De grijze speurder keek de vrouw voor zich onderzoekend aan. De vroeger zo stralende Marjan zag er, zo constateerde hij verdrietig, intriest en ontredderd uit. Ze friemelde met plukkende vingers aan de zoom van haar mantel. Haar lichaam beefde. Tranen hadden haar make-up verveegd.
‘Hoe weet je het?’
‘Wat?’
‘Dat hij is ontvoerd… dat hij niet van huis is weggelopen. Kinderen doen dat… soms… om onbegrijpelijke redenen.’
Marjan Dijke schudde haar hoofd.
‘Zijn vriendje van school heeft hem in een grote zwarte auto zien stappen.’
‘Nummer?’
Marjan Dijke slikte.
‘Het kereltje was te verbouwereerd om daaraan te denken.’
‘Stapte jouw zoon vrijwillig in die auto? Ik bedoel… daar ging geen geweld aan vooraf?’

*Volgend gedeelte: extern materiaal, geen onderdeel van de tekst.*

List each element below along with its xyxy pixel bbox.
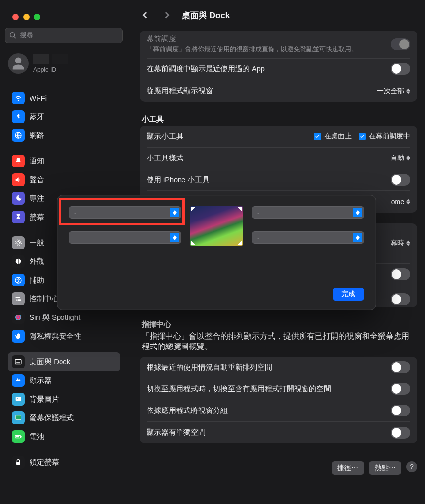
sidebar-item-network[interactable]: 網路 (8, 126, 120, 145)
windows-card: 幕時 結束應用程式時關閉視圖 若啟用此選項，重新打開應用程式時，將不會回復已打開… (140, 223, 417, 307)
stage-desc: 「幕前調度」會將你最近使用的視窗排成直條，以避免雜亂並可快速取用。 (147, 45, 358, 54)
sidebar-item-bell[interactable]: 通知 (8, 152, 120, 170)
svg-rect-18 (16, 462, 20, 465)
sidebar-nav: Wi-Fi藍牙網路通知聲音專注螢幕一般外觀輔助控制中心Siri 與 Spotli… (5, 82, 123, 472)
svg-point-12 (17, 398, 18, 399)
hotcorners-button[interactable]: 熱點⋯ (369, 461, 401, 475)
widgets-section-label: 小工具 (142, 115, 417, 124)
wifi-icon (12, 92, 25, 104)
svg-rect-11 (16, 397, 21, 401)
back-button[interactable] (139, 9, 152, 22)
show-widgets-label: 顯示小工具 (147, 132, 183, 141)
sidebar-item-moon[interactable]: 專注 (8, 189, 120, 208)
sidebar-item-display[interactable]: 顯示器 (8, 371, 120, 390)
search-placeholder: 搜尋 (20, 31, 33, 40)
mission-control-card: 根據最近的使用情況自動重新排列空間 切換至應用程式時，切換至含有應用程式打開視窗… (140, 357, 417, 443)
bell-icon (12, 155, 25, 167)
wallpaper-icon (12, 393, 25, 406)
widget-style-popup[interactable]: 自動 (391, 154, 410, 162)
widgets-desktop-check[interactable]: 在桌面上 (314, 132, 352, 141)
account-section[interactable]: Apple ID (8, 53, 120, 74)
sidebar-item-label: 藍牙 (30, 112, 44, 122)
sidebar-item-hand[interactable]: 隱私權與安全性 (8, 327, 120, 346)
sidebar: 搜尋 Apple ID Wi-Fi藍牙網路通知聲音專注螢幕一般外觀輔助控制中心S… (5, 28, 123, 472)
help-button[interactable]: ? (406, 461, 417, 472)
minimize-window-button[interactable] (23, 14, 30, 20)
svg-point-3 (18, 278, 19, 279)
sidebar-item-hourglass[interactable]: 螢幕 (8, 208, 120, 226)
network-icon (12, 129, 25, 142)
browser-popup[interactable]: ome (391, 198, 410, 206)
sidebar-item-gear[interactable]: 一般 (8, 233, 120, 252)
screen-popup[interactable]: 幕時 (391, 239, 410, 248)
mc-separate-label: 顯示器有單獨空間 (147, 428, 206, 437)
iphone-widgets-label: 使用 iPhone 小工具 (147, 175, 210, 185)
sidebar-item-label: Wi-Fi (30, 94, 47, 102)
sidebar-item-wallpaper[interactable]: 背景圖片 (8, 390, 120, 409)
svg-rect-10 (16, 362, 20, 363)
search-icon (9, 32, 17, 39)
svg-rect-16 (16, 436, 19, 438)
svg-rect-4 (16, 297, 19, 298)
svg-rect-14 (16, 415, 21, 419)
mc-auto-label: 根據最近的使用情況自動重新排列空間 (147, 363, 272, 372)
sidebar-item-dock[interactable]: 桌面與 Dock (8, 352, 120, 371)
sidebar-item-wifi[interactable]: Wi-Fi (8, 89, 120, 107)
stage-windows-popup[interactable]: 一次全部 (377, 87, 410, 95)
widgets-stage-check[interactable]: 在幕前調度中 (359, 132, 410, 141)
shortcuts-button[interactable]: 捷徑⋯ (332, 461, 364, 475)
avatar (8, 53, 29, 74)
sidebar-item-bluetooth[interactable]: 藍牙 (8, 107, 120, 126)
widget-style-label: 小工具樣式 (147, 154, 183, 163)
battery-icon (12, 430, 25, 443)
stage-toggle[interactable] (391, 38, 410, 50)
main-panel: 桌面與 Dock 幕前調度 「幕前調度」會將你最近使用的視窗排成直條，以避免雜亂… (134, 8, 417, 475)
sidebar-item-label: 桌面與 Dock (30, 357, 70, 367)
zoom-window-button[interactable] (34, 14, 40, 20)
sidebar-item-appearance[interactable]: 外觀 (8, 252, 120, 271)
sidebar-item-label: 顯示器 (30, 376, 52, 385)
hourglass-icon (12, 211, 25, 223)
mc-group-toggle[interactable] (391, 405, 410, 416)
sidebar-item-lock[interactable]: 鎖定螢幕 (8, 453, 120, 472)
hand-icon (12, 330, 25, 343)
stage-manager-card: 幕前調度 「幕前調度」會將你最近使用的視窗排成直條，以避免雜亂並可快速取用。 在… (140, 31, 417, 102)
sidebar-item-label: 控制中心 (30, 294, 59, 304)
account-label: Apple ID (33, 66, 68, 73)
page-title: 桌面與 Dock (182, 10, 230, 21)
forward-button[interactable] (160, 9, 173, 22)
display-icon (12, 374, 25, 387)
sidebar-item-accessibility[interactable]: 輔助 (8, 271, 120, 289)
stage-recent-label: 在幕前調度中顯示最近使用過的 App (147, 64, 265, 74)
mc-switch-toggle[interactable] (391, 383, 410, 395)
sidebar-item-label: 一般 (30, 238, 44, 248)
close-window-button[interactable] (12, 14, 19, 20)
dock-icon (12, 355, 25, 368)
sidebar-item-siri[interactable]: Siri 與 Spotlight (8, 308, 120, 327)
sidebar-item-switches[interactable]: 控制中心 (8, 289, 120, 308)
sidebar-item-label: 電池 (30, 432, 44, 441)
stage-windows-label: 從應用程式顯示視窗 (147, 86, 213, 95)
sidebar-item-battery[interactable]: 電池 (8, 427, 120, 446)
moon-icon (12, 192, 25, 205)
search-input[interactable]: 搜尋 (5, 28, 123, 43)
close-windows-label: 結束應用程式時關閉視圖 (147, 289, 351, 299)
sidebar-item-screensaver[interactable]: 螢幕保護程式 (8, 409, 120, 427)
svg-rect-6 (18, 299, 21, 301)
sidebar-item-label: 螢幕 (30, 213, 44, 222)
gear-icon (12, 236, 25, 249)
sidebar-item-label: 螢幕保護程式 (30, 413, 74, 423)
sidebar-item-label: 聲音 (30, 175, 44, 185)
mc-separate-toggle[interactable] (391, 427, 410, 439)
sidebar-item-label: 輔助 (30, 276, 44, 285)
tabs-toggle[interactable] (391, 268, 410, 280)
iphone-widgets-toggle[interactable] (391, 174, 410, 186)
accessibility-icon (12, 274, 25, 286)
screensaver-icon (12, 411, 25, 424)
svg-point-5 (19, 297, 20, 298)
sidebar-item-sound[interactable]: 聲音 (8, 170, 120, 189)
mc-auto-toggle[interactable] (391, 361, 410, 373)
close-windows-toggle[interactable] (391, 293, 410, 305)
stage-recent-toggle[interactable] (391, 63, 410, 75)
svg-point-8 (15, 315, 21, 320)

Marjan Dijke sloot haar ogen en zuchtte.
‘Ik vermoed,’ sprak ze zacht, ‘dat ze hem met een of andere smoes in hun wagen hebben gelokt. Appie is een lieve, behulpzame jongen… altijd bereid om iemand te helpen. Het is misschien onze eigen fout. Geert en ik hebben hem nooit enig wantrouwen jegens anderen bijgebracht.’